** Given data follows **

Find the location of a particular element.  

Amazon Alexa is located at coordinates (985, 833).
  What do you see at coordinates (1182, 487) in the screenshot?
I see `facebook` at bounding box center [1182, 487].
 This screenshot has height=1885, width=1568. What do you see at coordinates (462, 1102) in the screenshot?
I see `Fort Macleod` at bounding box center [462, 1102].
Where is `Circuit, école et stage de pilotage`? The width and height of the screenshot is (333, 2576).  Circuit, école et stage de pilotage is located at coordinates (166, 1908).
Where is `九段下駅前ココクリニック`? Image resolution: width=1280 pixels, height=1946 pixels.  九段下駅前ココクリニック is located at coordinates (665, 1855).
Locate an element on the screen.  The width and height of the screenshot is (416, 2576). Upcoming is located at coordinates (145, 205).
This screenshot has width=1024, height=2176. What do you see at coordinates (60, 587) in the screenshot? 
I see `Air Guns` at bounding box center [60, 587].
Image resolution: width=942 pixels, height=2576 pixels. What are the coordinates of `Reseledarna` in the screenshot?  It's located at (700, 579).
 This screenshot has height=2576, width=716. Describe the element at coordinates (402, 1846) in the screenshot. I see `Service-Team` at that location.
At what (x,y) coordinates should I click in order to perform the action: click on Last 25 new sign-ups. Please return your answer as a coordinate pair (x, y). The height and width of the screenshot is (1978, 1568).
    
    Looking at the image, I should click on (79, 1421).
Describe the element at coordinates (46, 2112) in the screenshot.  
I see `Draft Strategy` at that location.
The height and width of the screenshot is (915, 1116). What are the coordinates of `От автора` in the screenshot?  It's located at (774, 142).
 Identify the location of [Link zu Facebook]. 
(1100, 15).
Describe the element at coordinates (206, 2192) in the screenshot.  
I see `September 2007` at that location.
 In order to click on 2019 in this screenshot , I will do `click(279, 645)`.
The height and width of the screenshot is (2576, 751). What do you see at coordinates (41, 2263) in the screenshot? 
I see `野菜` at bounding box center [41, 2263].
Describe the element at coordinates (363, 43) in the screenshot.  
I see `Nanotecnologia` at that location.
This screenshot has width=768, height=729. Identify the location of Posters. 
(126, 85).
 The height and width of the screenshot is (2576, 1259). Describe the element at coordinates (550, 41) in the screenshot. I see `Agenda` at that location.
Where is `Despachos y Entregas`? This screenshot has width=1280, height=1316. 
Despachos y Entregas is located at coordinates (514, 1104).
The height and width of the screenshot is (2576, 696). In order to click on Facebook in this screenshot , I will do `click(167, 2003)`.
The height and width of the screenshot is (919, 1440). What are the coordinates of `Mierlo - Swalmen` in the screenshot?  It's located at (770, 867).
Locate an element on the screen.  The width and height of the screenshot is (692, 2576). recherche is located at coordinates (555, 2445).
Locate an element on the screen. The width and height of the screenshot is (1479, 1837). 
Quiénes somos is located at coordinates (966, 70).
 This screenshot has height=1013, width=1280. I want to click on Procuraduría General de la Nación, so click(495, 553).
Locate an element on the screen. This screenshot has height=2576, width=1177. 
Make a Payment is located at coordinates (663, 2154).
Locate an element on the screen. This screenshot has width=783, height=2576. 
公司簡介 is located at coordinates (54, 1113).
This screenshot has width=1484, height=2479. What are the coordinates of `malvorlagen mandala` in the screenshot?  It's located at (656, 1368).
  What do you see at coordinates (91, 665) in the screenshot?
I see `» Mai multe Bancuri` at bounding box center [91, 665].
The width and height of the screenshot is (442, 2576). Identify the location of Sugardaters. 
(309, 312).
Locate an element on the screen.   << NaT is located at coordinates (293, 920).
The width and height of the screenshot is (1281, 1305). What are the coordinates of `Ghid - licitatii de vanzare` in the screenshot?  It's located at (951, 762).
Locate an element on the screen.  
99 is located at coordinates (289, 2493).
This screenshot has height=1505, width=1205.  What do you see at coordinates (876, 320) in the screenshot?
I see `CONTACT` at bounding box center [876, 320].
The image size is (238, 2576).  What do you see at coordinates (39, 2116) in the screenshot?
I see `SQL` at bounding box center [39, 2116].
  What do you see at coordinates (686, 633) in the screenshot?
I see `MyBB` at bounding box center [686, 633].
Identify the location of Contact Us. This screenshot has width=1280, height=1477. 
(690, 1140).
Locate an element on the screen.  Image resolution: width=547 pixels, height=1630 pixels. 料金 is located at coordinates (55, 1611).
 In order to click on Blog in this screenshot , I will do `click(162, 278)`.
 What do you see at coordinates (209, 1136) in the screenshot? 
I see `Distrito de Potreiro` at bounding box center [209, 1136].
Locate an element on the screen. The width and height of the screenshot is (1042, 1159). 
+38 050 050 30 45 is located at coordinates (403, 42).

** End of Given data **

Work required
Lines holding the word "will" in the entries above are the ones to pull out. Copy them all.

Solution
 In order to click on 2019 in this screenshot , I will do `click(279, 645)`.
The height and width of the screenshot is (2576, 696). In order to click on Facebook in this screenshot , I will do `click(167, 2003)`.
 In order to click on Blog in this screenshot , I will do `click(162, 278)`.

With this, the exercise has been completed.